Reflection for Today ▶️ ⏩ ⏹️
Blurred still from Alan Parker's 1976 film, Bugsy Malone. Like Jephthah, Bugsy is recruiting an army of indigent, homeless people—vain men—to take on a rival gang, stronger than his own.
Now Jephthah the Gileadite was a mighty man of valour, and he was the son of an harlot: and Gilead begat Jephthah. And Gilead's wife bare him sons; and his wife's sons grew up, and they thrust out Jephthah, and said unto him, Thou shalt not inherit in our father's house; for thou art the son of a strange woman. Then Jephthah fled from his brethren, and dwelt in the land of Tob: and there were gathered vain men to Jephthah, and went out with him.
— Judges 11:1-3
In reading the King James version of the Bible, it is easy to miss that Jephthah, after being cast from his family home due to his ignoble birth, becomes a bandit leader. The KJV uses the term vain men to describe what other translations more bluntly express as gang of scoundrels (NIV), band of worthless rebels (NLT) or worthless and unprincipled men (Amplified Bible). The word vain, more commonly used today to mean excessive pride or self-love also means to have the quality of being worthless or futile.1 Although the men attracted to Jephthah are described in such derogatory terms by later translations, more serious study of the term in the context of time and place reveals that these men were
"not wicked men, but empty men, whose pockets were empty; men without money...had nothing to live upon, no more than Jephthah, and he being a valiant man, they enlisted themselves under him."2
Their vanity was their emptiness, their lack of land, trade or income. The two translations that come closest to capturing this use the terms needy (Douay-Rheims Bible) and indigent (Catholic Public Domain Version). Typical of the period, where God's covenant with Israel was largely forgotten, these men, empty and needy, are the embodiment of the state of Israel which had become, spiritually, an empty and needy nation.

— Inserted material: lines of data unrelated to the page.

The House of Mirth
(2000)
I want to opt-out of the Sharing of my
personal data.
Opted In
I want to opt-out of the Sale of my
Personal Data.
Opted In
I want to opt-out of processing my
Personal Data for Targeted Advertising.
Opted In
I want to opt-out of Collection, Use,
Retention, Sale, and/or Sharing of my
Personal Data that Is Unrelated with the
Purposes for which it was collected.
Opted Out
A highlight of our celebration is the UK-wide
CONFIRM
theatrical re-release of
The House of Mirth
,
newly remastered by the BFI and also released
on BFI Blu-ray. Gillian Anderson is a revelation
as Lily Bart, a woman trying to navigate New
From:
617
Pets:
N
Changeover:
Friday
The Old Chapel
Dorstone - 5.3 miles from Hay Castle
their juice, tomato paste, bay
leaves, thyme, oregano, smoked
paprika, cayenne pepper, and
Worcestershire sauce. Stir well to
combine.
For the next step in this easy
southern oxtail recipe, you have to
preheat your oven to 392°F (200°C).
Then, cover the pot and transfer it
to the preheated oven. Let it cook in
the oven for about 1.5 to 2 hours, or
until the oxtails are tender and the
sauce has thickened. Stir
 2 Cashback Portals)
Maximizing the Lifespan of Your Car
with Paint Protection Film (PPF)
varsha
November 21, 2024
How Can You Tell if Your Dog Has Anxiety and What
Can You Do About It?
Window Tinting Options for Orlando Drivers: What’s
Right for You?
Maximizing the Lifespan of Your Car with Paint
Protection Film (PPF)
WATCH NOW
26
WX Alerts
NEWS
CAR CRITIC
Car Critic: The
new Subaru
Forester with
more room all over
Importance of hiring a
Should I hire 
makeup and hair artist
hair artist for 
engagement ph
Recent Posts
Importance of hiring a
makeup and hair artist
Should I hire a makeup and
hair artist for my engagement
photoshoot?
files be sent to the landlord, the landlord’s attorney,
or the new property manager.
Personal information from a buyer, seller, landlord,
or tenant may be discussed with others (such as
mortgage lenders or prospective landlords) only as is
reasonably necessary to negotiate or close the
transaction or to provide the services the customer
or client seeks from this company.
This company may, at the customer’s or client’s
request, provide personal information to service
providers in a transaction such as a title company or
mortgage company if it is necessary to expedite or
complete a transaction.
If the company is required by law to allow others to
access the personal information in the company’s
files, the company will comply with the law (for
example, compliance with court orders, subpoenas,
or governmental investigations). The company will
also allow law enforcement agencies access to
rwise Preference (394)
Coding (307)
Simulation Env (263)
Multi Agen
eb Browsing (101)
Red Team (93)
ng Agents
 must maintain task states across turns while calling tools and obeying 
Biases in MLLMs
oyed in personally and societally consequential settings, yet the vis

When we look at those breaking the law today, the house-breakers, bag-snatchers (the common thieves, not the executive ones who are often held in awe) we generally consider them to be unprincipled scoundrels, bad men who should be locked up. Perhaps they are, perhaps this is what they have become, but they are also people with unmet needs, people with no worth and little money, perhaps lacking education and denied honest work. Couple this paucity with our society's message that money, cars and property give a man his worth it is no wonder our streets are rife with crime. Criminals are not born, they are made. We make them. Jesus, much later in the scriptures, has quite a lot to say about this!
1 The book of Ecclesiastes uses the word vanity in this sense: empty, futile, vapid.